### ACTIVITY
Each line of the data below containing "italic" needs to be listed.

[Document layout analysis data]
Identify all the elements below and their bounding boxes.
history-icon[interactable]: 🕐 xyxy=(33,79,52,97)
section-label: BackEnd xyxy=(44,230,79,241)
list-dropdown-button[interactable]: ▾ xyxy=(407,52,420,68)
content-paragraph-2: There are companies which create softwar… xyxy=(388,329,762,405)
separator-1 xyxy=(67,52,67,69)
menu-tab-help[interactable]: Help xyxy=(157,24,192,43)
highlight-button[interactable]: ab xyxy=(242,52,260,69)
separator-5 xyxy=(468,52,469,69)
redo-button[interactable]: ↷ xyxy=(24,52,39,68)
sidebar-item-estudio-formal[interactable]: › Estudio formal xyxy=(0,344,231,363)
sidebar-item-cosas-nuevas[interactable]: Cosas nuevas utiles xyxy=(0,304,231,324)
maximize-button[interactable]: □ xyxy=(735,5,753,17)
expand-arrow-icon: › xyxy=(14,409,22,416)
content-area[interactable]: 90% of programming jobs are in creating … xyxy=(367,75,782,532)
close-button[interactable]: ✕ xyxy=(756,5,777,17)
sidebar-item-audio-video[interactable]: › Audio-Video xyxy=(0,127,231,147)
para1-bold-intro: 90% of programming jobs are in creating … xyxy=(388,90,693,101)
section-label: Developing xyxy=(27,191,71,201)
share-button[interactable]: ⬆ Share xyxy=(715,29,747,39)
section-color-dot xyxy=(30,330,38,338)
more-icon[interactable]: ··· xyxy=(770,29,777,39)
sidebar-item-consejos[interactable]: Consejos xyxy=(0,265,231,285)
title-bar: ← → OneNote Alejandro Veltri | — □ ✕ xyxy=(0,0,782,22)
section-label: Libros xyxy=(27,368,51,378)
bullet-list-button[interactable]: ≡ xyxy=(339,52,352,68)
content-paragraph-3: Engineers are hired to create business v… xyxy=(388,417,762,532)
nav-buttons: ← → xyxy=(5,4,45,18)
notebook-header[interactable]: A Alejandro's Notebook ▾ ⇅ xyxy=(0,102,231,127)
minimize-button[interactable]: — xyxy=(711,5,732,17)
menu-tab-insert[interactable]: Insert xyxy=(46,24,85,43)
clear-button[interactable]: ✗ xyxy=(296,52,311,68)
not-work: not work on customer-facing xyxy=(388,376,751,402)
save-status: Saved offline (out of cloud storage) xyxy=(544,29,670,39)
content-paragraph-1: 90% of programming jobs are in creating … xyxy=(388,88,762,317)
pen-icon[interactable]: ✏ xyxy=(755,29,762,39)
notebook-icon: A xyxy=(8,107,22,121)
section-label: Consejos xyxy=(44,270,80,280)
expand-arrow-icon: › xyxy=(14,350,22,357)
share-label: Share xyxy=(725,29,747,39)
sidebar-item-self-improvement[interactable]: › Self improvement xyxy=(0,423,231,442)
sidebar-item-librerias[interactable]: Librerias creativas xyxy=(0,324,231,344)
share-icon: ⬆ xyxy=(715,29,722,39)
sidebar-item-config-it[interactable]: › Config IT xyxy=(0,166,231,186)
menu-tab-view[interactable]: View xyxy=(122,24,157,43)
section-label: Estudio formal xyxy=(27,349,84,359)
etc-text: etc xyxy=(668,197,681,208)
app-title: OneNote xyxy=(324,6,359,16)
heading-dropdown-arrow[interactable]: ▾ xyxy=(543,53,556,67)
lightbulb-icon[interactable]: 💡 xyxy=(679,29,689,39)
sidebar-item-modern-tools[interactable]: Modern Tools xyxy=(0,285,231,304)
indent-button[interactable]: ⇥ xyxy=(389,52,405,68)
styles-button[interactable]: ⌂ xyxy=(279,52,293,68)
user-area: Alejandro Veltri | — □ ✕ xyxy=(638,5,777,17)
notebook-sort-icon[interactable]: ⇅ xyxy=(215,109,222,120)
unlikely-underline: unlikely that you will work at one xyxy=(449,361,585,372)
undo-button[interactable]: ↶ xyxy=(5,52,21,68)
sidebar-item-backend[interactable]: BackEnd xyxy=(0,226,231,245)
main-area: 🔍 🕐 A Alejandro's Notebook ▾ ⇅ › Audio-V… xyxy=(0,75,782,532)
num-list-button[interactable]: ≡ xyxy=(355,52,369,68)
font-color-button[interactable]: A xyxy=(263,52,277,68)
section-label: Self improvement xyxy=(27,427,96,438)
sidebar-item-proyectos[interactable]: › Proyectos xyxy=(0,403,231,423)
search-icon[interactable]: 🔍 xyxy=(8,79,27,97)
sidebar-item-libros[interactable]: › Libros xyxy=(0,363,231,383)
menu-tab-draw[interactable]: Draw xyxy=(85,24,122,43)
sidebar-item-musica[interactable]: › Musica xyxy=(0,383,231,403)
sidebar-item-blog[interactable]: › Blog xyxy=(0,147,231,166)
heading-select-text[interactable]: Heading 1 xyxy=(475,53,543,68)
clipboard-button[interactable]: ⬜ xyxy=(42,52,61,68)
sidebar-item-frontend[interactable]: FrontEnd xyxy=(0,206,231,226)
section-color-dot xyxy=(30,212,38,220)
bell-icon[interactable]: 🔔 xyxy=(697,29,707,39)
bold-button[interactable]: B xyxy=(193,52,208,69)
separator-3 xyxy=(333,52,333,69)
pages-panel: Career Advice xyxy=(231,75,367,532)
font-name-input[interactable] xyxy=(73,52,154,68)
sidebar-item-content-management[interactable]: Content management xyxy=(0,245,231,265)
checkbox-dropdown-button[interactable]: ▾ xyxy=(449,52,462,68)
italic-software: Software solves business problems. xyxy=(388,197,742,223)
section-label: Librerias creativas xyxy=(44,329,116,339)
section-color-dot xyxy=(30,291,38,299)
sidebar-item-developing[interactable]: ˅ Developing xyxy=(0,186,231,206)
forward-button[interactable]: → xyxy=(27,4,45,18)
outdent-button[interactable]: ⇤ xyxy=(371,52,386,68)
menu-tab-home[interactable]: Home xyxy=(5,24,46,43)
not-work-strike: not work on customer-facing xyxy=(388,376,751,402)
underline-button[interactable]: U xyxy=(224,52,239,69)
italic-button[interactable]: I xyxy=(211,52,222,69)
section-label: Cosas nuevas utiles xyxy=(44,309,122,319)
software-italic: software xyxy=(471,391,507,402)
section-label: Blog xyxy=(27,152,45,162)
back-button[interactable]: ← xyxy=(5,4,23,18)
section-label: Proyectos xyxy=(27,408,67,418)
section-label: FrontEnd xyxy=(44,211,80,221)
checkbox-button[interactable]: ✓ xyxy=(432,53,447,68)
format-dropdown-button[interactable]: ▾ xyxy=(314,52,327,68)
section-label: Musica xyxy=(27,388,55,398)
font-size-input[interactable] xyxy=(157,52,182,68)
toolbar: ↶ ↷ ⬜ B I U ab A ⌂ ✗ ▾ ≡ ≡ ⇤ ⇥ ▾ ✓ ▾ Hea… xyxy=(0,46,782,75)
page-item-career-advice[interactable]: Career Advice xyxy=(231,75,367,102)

### OUTPUT OF THE TASK
italic-software: Software solves business problems. xyxy=(388,197,742,223)
italic-button[interactable]: I xyxy=(211,52,222,69)
software-italic: software xyxy=(471,391,507,402)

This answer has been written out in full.